‘Farming Pulses’ is the third in a series of 4 sessions for the Wimmera 2016 International Year of Pulses Education Project, going to 150 primary children in 7 schools, so we have had 150 mini-farms of 10 pulse seeds each being grown for this August National Science Week session.
Have you watched a seed sprout and seedlings grow? The third session of “Pulsing into Pulses’ is about the first 28 days of a seeds life, when there are so many changes they grow through. By planting seeds at three levels in the mini-farm containers, and with each child, being responsible for one set of seeds, hopefully many will see (and record) :
when the seed coat is broken
when the first white shoot comes out and heads down into the soil
when the first green shoot comes out and heads up
and then develops leaves and what their shape will be.
Three seeds types are being used: lentils, chick peas, and field peas. These are repeated between the 9 classes, so that results can be compared. How well do they grow?
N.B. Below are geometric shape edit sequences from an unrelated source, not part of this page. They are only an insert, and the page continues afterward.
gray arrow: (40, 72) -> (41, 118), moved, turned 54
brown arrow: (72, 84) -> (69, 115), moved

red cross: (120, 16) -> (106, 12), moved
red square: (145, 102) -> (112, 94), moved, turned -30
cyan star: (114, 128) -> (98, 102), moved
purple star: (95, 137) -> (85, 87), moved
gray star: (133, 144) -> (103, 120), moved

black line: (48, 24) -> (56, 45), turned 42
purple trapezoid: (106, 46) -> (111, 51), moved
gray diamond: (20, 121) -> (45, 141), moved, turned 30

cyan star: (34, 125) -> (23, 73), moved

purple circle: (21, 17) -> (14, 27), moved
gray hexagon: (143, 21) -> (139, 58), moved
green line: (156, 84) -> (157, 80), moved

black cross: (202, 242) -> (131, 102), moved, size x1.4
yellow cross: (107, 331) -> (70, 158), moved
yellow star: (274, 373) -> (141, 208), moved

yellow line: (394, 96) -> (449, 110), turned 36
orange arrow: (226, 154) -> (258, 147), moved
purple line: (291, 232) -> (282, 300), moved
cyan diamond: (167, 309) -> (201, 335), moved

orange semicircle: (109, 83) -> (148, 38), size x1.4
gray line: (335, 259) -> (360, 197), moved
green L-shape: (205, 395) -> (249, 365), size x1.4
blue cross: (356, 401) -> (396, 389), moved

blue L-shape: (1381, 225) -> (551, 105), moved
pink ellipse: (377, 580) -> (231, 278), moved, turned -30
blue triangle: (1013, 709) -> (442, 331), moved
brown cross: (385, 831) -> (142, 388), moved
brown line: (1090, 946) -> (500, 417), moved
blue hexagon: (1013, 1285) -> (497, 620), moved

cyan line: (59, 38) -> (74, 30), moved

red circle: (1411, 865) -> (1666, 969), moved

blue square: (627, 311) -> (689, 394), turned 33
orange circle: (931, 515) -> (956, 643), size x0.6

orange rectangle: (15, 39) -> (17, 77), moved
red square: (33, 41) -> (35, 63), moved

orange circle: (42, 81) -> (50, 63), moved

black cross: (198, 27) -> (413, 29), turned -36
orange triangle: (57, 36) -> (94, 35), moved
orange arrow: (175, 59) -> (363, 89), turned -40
The children have made hypotheses about:
shapes (plants with roots, stems and leaves)
and size (varying from 5-20 cm).
Hypotheses help us recognise what we thought we knew before experimenting (28 days ago) and see what we now discover to add to, or change, that Agricultural Science knowledge.
This session will also discuss emotional responses to this experiment, under four responses, which could contribute to ‘igniting the imagination’ in Science by the questions that follow:
This experiment has additional layers as a blind experiment into the effects of 3 different soils, and a simulation of farming,
Expecting that the main responses above will involve questions which will need some understanding of how plants get the ‘food’ they need to grow, this will be session 3 model.
1 ‘food’ sources for the developing plant:
seeds have food stored inside them to begin their growth;
a white root shoots downward to get liquid food (nutrients) from soil;
a green sprout shoots upwards to take carbon gas from the air (CO2) for photosynthesis, from which the carbon will build more of the plant.
2 what the pulses do for us:
while growing, leaves return oxygen gas to the air for us to breathe;
at the end of its life, seeds can be harvested for food;
and after its life, pulse roots provide nitrogen to feed the soil.
There are five ways in which this is a simulation of farming experience as a practical science: Farmers:
1 know and apply a lot of science to grow crops (all tubs and the growing of seedlings);
2 but face unpredicted things (blue tubs eg. new land, hidden salt, weather events); and 3 adopt new knowledge from science that has been tested repeatedly before its general use (white tubs);
so 4 there is an emotional aspect to farming, especially when crops fail, despite the science and efforts, and
5 Farmers replant, with increased science knowledge from the failure or success. (All whose seeds had failed, received new seedlings to grow out a full plant.)